The minibuses run back and forth, so if you had mechanicals, they'd hardly leave you stranded there - in fact there was a couple of walkers we encountered; she'd fainted, but the next minibus passing picked them up. The day we went, besides John Morrison's boat, there were some folk being ferried across by some rather attractive young naval ladies in zodiacs. Presumably guests of the MOD?

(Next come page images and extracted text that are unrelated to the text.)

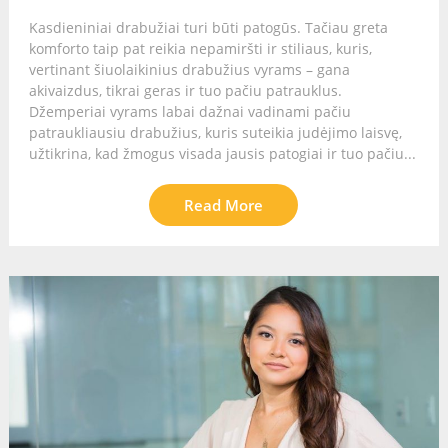
Kasdieniniai drabužiai turi būti patogūs. Tačiau greta
komforto taip pat reikia nepamiršti ir stiliaus, kuris,
vertinant šiuolaikinius drabužius vyrams – gana
akivaizdus, tikrai geras ir tuo pačiu patrauklus.
Džemperiai vyrams labai dažnai vadinami pačiu
patraukliausiu drabužius, kuris suteikia judėjimo laisvę,
užtikrina, kad žmogus visada jausis patogiai ir tuo pačiu...
Read More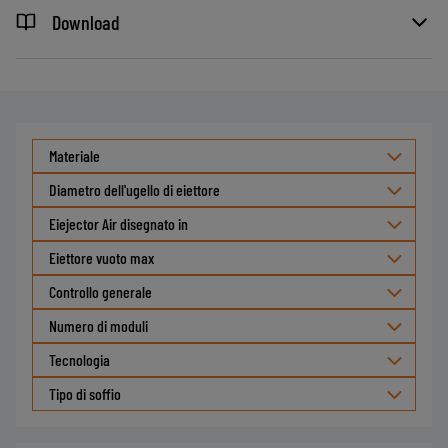
Download
Materiale
Diametro dell'ugello di eiettore
Eiejector Air disegnato in
Eiettore vuoto max
Controllo generale
Numero di moduli
Tecnologia
Tipo di soffio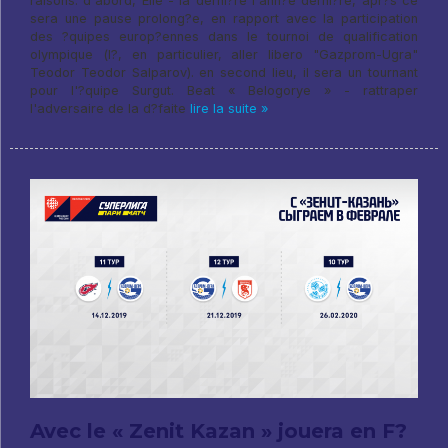
raisons. d'abord, Elle - la derni?re l'ann?e derni?re, apr?s ce
sera une pause prolong?e, en rapport avec la participation
des ?quipes europ?ennes dans le tournoi de qualification
olympique (l?, en particulier, aller libero "Gazprom-Ugra"
Teodor Teodor Salparov). en second lieu, il sera un tournant
pour l'?quipe Surgut. Beat « Belogorye » - rattraper
l'adversaire de la d?faite
lire la suite »
Avec le « Zenit Kazan » jouera en F?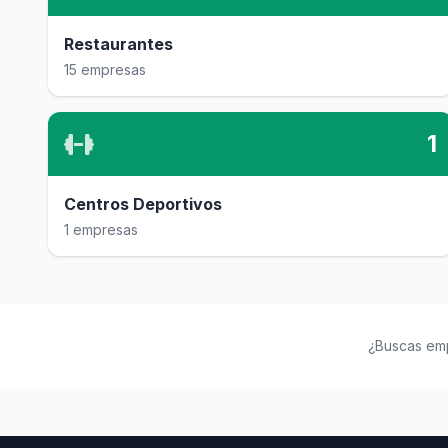
Restaurantes
15 empresas
1
Centros Deportivos
1 empresas
¿Buscas em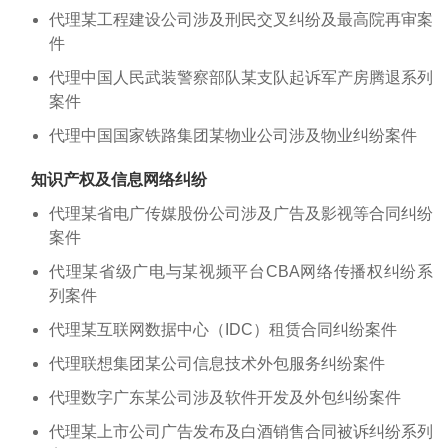
代理某工程建设公司涉及刑民交叉纠纷及最高院再审案
件
代理中国人民武装警察部队某支队起诉军产房腾退系列
案件
代理中国国家铁路集团某物业公司涉及物业纠纷案件
知识产权及信息网络纠纷
代理某省电广传媒股份公司涉及广告及影视等合同纠纷
案件
代理某省级广电与某视频平台CBA网络传播权纠纷系
列案件
代理某互联网数据中心（IDC）租赁合同纠纷案件
代理联想集团某公司信息技术外包服务纠纷案件
代理数字广东某公司涉及软件开发及外包纠纷案件
代理某上市公司广告发布及白酒销售合同被诉纠纷系列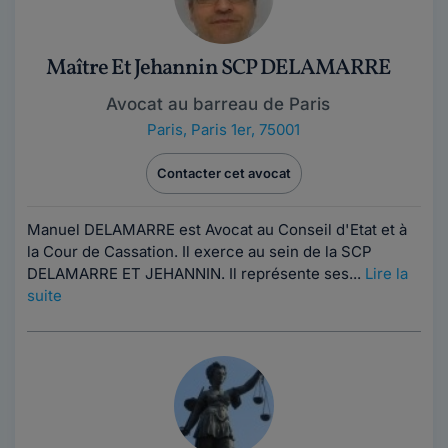
Maître Et Jehannin SCP DELAMARRE
Avocat au barreau de Paris
Paris
,
Paris 1er, 75001
Contacter cet avocat
Manuel DELAMARRE est Avocat au Conseil d'Etat et à
la Cour de Cassation. Il exerce au sein de la SCP
DELAMARRE ET JEHANNIN. Il représente ses...
Lire la
suite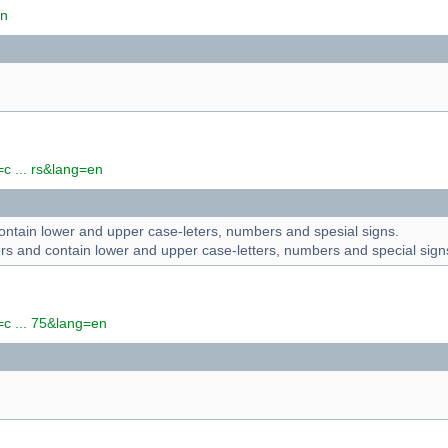
en
c ... rs&lang=en
contain lower and upper case-leters, numbers and spesial signs.
ers and contain lower and upper case-letters, numbers and special sign
=c ... 75&lang=en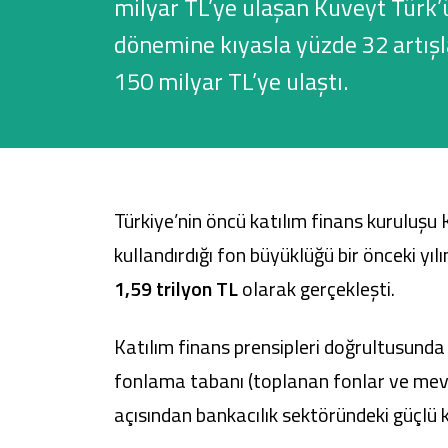
milyar TL’ye ulaşan Kuveyt Türk’ü
dönemine kıyasla yüzde 32 artışl
150 milyar TL’ye ulaştı.
Sağlam Kart
Araç Finansmanı
Konut Finansmanı
Türkiye’nin öncü katılım finans kuruluşu K
Yatırım Fonları
kullandırdığı fon büyüklüğü bir önceki yı
1,59 trilyon TL
olarak gerçekleşti.
Katılım finans prensipleri doğrultusunda 
fonlama tabanı (toplanan fonlar ve mev
açısından bankacılık sektöründeki güçlü 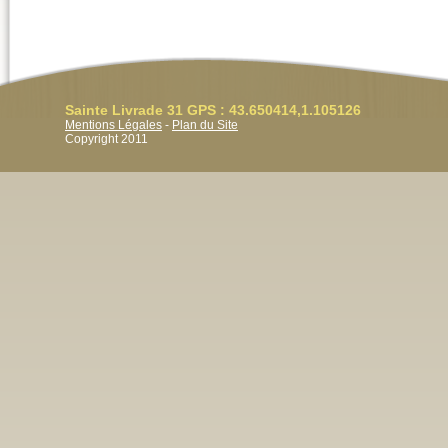
Sainte Livrade 31 GPS : 43.650414,1.105126
Mentions Légales
-
Plan du Site
Copyright 2011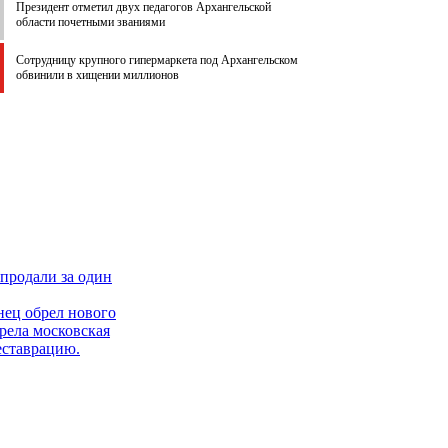
Президент отметил двух педагогов Архангельской
области почетными званиями
Сотрудницу крупного гипермаркета под Архангельском
обвинили в хищении миллионов
продали за один
нец обрел нового
рела московская
еставрацию.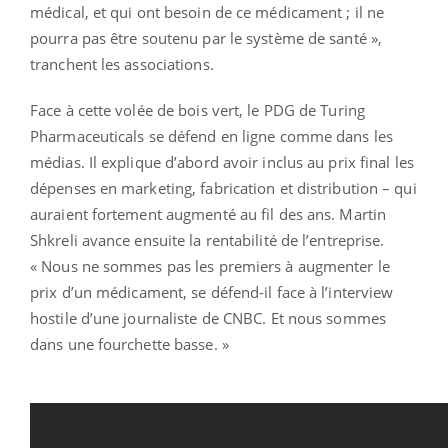
médical, et qui ont besoin de ce médicament ; il ne
pourra pas être soutenu par le système de santé »,
tranchent les associations.
Face à cette volée de bois vert, le PDG de Turing
Pharmaceuticals se défend en ligne comme dans les
médias. Il explique d’abord avoir inclus au prix final les
dépenses en marketing, fabrication et distribution – qui
auraient fortement augmenté au fil des ans. Martin
Shkreli avance ensuite la rentabilité de l’entreprise.
« Nous ne sommes pas les premiers à augmenter le
prix d’un médicament, se défend-il face à l’interview
hostile d’une journaliste de CNBC. Et nous sommes
dans une fourchette basse. »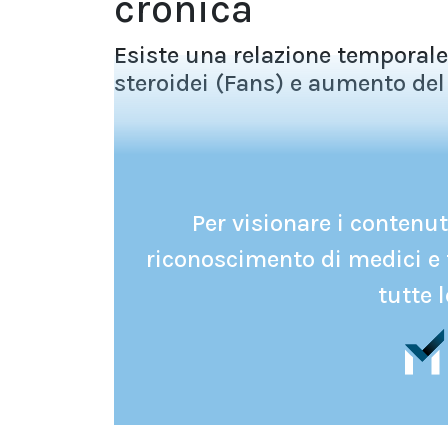
cronica
Esiste una relazione temporale
steroidei (Fans) e aumento del 
Per visionare i contenuti
riconoscimento di medici e 
tutte l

We read the excellent Cape Wrath website, by the way, and that's partly what encouraged us to add it on to our trip to the north coast. We'll have a write-up on Crazy Guy when I get around to it.


----------



## tyred (20 Dec 2011)

Oh, I thought someone was angry with their cycle cape


----------



## Cape Wrath Webmaster (20 Dec 2011)

Thankyou Uncle Phil for those kind words about the website 

After only picking it up earlier on this year and working on it (albeit, part time, and from a distance of ~300 miles away (James is a relative of mine, who lives in Durness, whilst I live just outside of Glasgow)), I do have plans over the coming weeks/months to enhance it with a lot more information/photos etc. So, it's good to hear feedback that people are already finding it useful and easy to use (something that I don't wish to 'break').


----------



## snorri (20 Dec 2011)

tyred said:


> Oh, I thought someone was angry with their cycle cape


You can do better than that tyred.

This thread reminds me of a work visit to the Cape some 20 years ago. We had a hired Citroen car with canvas roof which we rolled open to enjoy the unseasonsble January weather. We discovered the car handbrake was ineffective when it rolled off the road driverless, the door jumping off its hinges as it bumped across the heather like something from the Flintstones. It was with great relief that we eventually manhandled it back on to the road as the lighthouse was unmanned at that time and there were no tourists around to assist us. Happy days, and I got paid for the trip!


----------



## lpretro1 (20 Dec 2011)

I'd have thought if you contact the ferry man before your trip you'd be able to come to an a arrangement with him to ensure he will ferry your bikes over - for an appropriate fee. He's not going to turn down extra dosh I'd have thought?


----------



## Amanda P (22 Dec 2011)

The ferryman expects bikes; it's no problem. If there are a lot of foot passengers, heading for the minibus tour to the lighthouse and back, he'll generally take them first, but as it's only a five-minute crossing, it's not a big problem to wait (unless there are midges!)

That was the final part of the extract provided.